*Recorded data*:
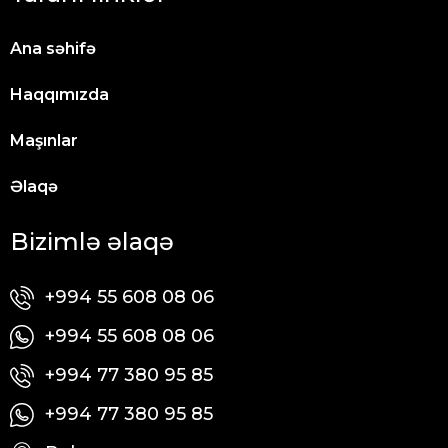
Ana səhifə
Haqqımızda
Maşınlar
Əlaqə
Bizimlə əlaqə
+994 55 608 08 06
+994 55 608 08 06
+994 77 380 95 85
+994 77 380 95 85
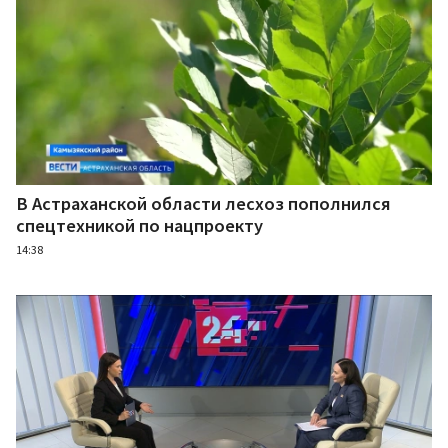
В Астраханской области лесхоз пополнился
спецтехникой по нацпроекту
14:38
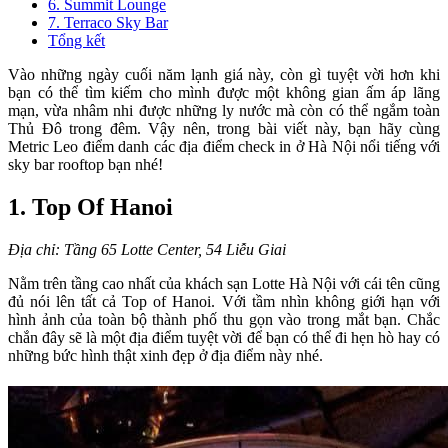
6. Summit Lounge
7. Terraco Sky Bar
Tổng kết
Vào những ngày cuối năm lạnh giá này, còn gì tuyệt vời hơn khi
bạn có thể tìm kiếm cho mình được một không gian ấm áp lãng
mạn, vừa nhâm nhi được những ly nước mà còn có thể ngắm toàn
Thủ Đô trong đêm. Vậy nên, trong bài viết này, bạn hãy cùng
Metric Leo điểm danh các địa điểm check in ở Hà Nội nổi tiếng với
sky bar rooftop bạn nhé!
1. Top Of Hanoi
Địa chỉ: Tầng 65 Lotte Center, 54 Liễu Giai
Nằm trên tầng cao nhất của khách sạn Lotte Hà Nội với cái tên cũng
đủ nói lên tất cả Top of Hanoi. Với tầm nhìn không giới hạn với
hình ảnh của toàn bộ thành phố thu gọn vào trong mắt bạn. Chắc
chắn đây sẽ là một địa điểm tuyệt vời để bạn có thể đi hẹn hò hay có
những bức hình thật xinh đẹp ở địa điểm này nhé.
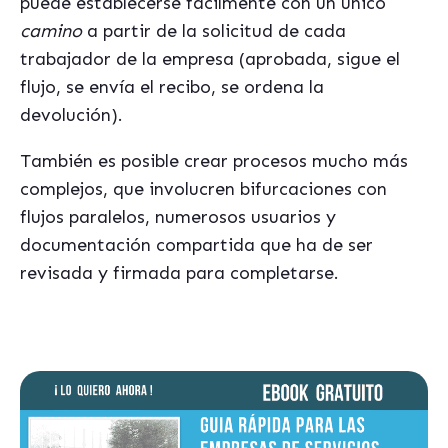
puede establecerse fácilmente con un único
camino
a partir de la solicitud de cada
trabajador de la empresa (aprobada, sigue el
flujo, se envía el recibo, se ordena la
devolución).
También es posible crear procesos mucho más
complejos, que involucren bifurcaciones con
flujos paralelos, numerosos usuarios y
documentación compartida que ha de ser
revisada y firmada para completarse.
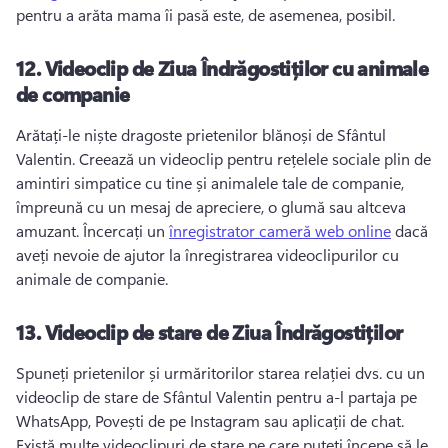
pentru a arăta mama îi pasă este, de asemenea, posibil. 
12.
Videoclip de Ziua Îndrăgostiților cu animale
de companie
Arătați-le niște dragoste prietenilor blănoși de Sfântul 
Valentin. 
Creează un videoclip pentru rețelele sociale plin de 
amintiri simpatice cu tine și animalele tale de companie, 
împreună cu un mesaj de apreciere, o glumă sau altceva 
amuzant. 
Încercați un 
înregistrator cameră web online
 dacă 
aveți nevoie de ajutor la înregistrarea videoclipurilor cu 
animale de companie. 
13.
Videoclip de stare de Ziua Îndrăgostiților
Spuneți prietenilor și urmăritorilor starea relației dvs. cu un 
videoclip de stare de Sfântul Valentin pentru a-l partaja pe 
WhatsApp, Povești de pe Instagram sau aplicații de chat. 
Există multe videoclipuri de stare pe care puteți începe să le 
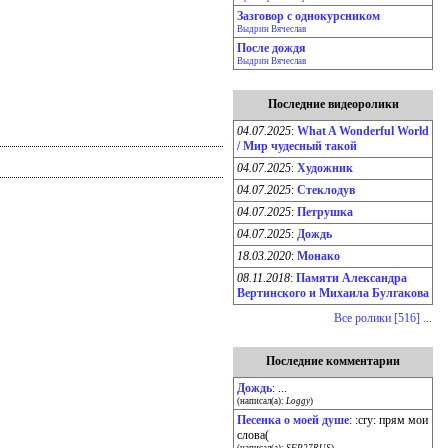
Зазговор с однокурсником
Выдрин Вячеслав
После дождя
Выдрин Вячеслав
Последние видеоролики
04.07.2025
:
What A Wonderful World
/ Мир чудесный такой
04.07.2025
:
Художник
04.07.2025
:
Стеклодув
04.07.2025
:
Петрушка
04.07.2025
:
Дождь
18.03.2020
:
Монако
08.11.2018
:
Памяти Александра
Вертинского и Михаила Булгакова
Все ролики [516] ...
Последние комментарии
Дождь
: ...
(написал(а):
Loggy
)
Песенка о моей душе
: :cry: прям мои
слова(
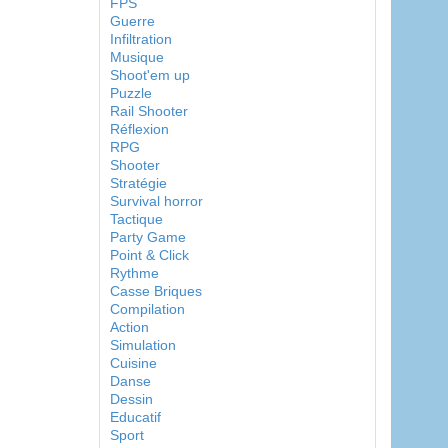
FPS
Guerre
Infiltration
Musique
Shoot'em up
Puzzle
Rail Shooter
Réflexion
RPG
Shooter
Stratégie
Survival horror
Tactique
Party Game
Point & Click
Rythme
Casse Briques
Compilation
Action
Simulation
Cuisine
Danse
Dessin
Educatif
Sport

*Required action*: The result should be a precise copy of all the entries, free of pictures.

*Answer section*:
Ana səhifə
Haqqımızda
Maşınlar
Əlaqə
Bizimlə əlaqə
+994 55 608 08 06
+994 55 608 08 06
+994 77 380 95 85
+994 77 380 95 85
В Астраханской области лесхоз пополнился
спецтехникой по нацпроекту
14:38
6. Summit Lounge
7. Terraco Sky Bar
Tổng kết
Vào những ngày cuối năm lạnh giá này, còn gì tuyệt vời hơn khi
bạn có thể tìm kiếm cho mình được một không gian ấm áp lãng
mạn, vừa nhâm nhi được những ly nước mà còn có thể ngắm toàn
Thủ Đô trong đêm. Vậy nên, trong bài viết này, bạn hãy cùng
Metric Leo điểm danh các địa điểm check in ở Hà Nội nổi tiếng với
sky bar rooftop bạn nhé!
1. Top Of Hanoi
Địa chỉ: Tầng 65 Lotte Center, 54 Liễu Giai
Nằm trên tầng cao nhất của khách sạn Lotte Hà Nội với cái tên cũng
đủ nói lên tất cả Top of Hanoi. Với tầm nhìn không giới hạn với
hình ảnh của toàn bộ thành phố thu gọn vào trong mắt bạn. Chắc
chắn đây sẽ là một địa điểm tuyệt vời để bạn có thể đi hẹn hò hay có
những bức hình thật xinh đẹp ở địa điểm này nhé.
puede establecerse fácilmente con un único
camino
a partir de la solicitud de cada
trabajador de la empresa (aprobada, sigue el
flujo, se envía el recibo, se ordena la
devolución).
También es posible crear procesos mucho más
complejos, que involucren bifurcaciones con
flujos paralelos, numerosos usuarios y
documentación compartida que ha de ser
revisada y firmada para completarse.
pentru a arăta mama îi pasă este, de asemenea, posibil. 
12.
Videoclip de Ziua Îndrăgostiților cu animale
de companie
Arătați-le niște dragoste prietenilor blănoși de Sfântul 
Valentin. 
Creează un videoclip pentru rețelele sociale plin de 
amintiri simpatice cu tine și animalele tale de companie, 
împreună cu un mesaj de apreciere, o glumă sau altceva 
amuzant. 
Încercați un 
înregistrator cameră web online
 dacă 
aveți nevoie de ajutor la înregistrarea videoclipurilor cu 
animale de companie. 
13.
Videoclip de stare de Ziua Îndrăgostiților
Spuneți prietenilor și urmăritorilor starea relației dvs. cu un 
videoclip de stare de Sfântul Valentin pentru a-l partaja pe 
WhatsApp, Povești de pe Instagram sau aplicații de chat. 
Există multe videoclipuri de stare pe care puteți începe să le 
Зазговор с однокурсником
Выдрин Вячеслав
После дождя
Выдрин Вячеслав
Последние видеоролики
04.07.2025
:
What A Wonderful World
/ Мир чудесный такой
04.07.2025
:
Художник
04.07.2025
:
Стеклодув
04.07.2025
:
Петрушка
04.07.2025
:
Дождь
18.03.2020
:
Монако
08.11.2018
:
Памяти Александра
Вертинского и Михаила Булгакова
Все ролики [516] ...
Последние комментарии
Дождь
: ...
(написал(а):
Loggy
)
Песенка о моей душе
: :cry: прям мои
слова(
FPS
Guerre
Infiltration
Musique
Shoot'em up
Puzzle
Rail Shooter
Réflexion
RPG
Shooter
Stratégie
Survival horror
Tactique
Party Game
Point & Click
Rythme
Casse Briques
Compilation
Action
Simulation
Cuisine
Danse
Dessin
Educatif
Sport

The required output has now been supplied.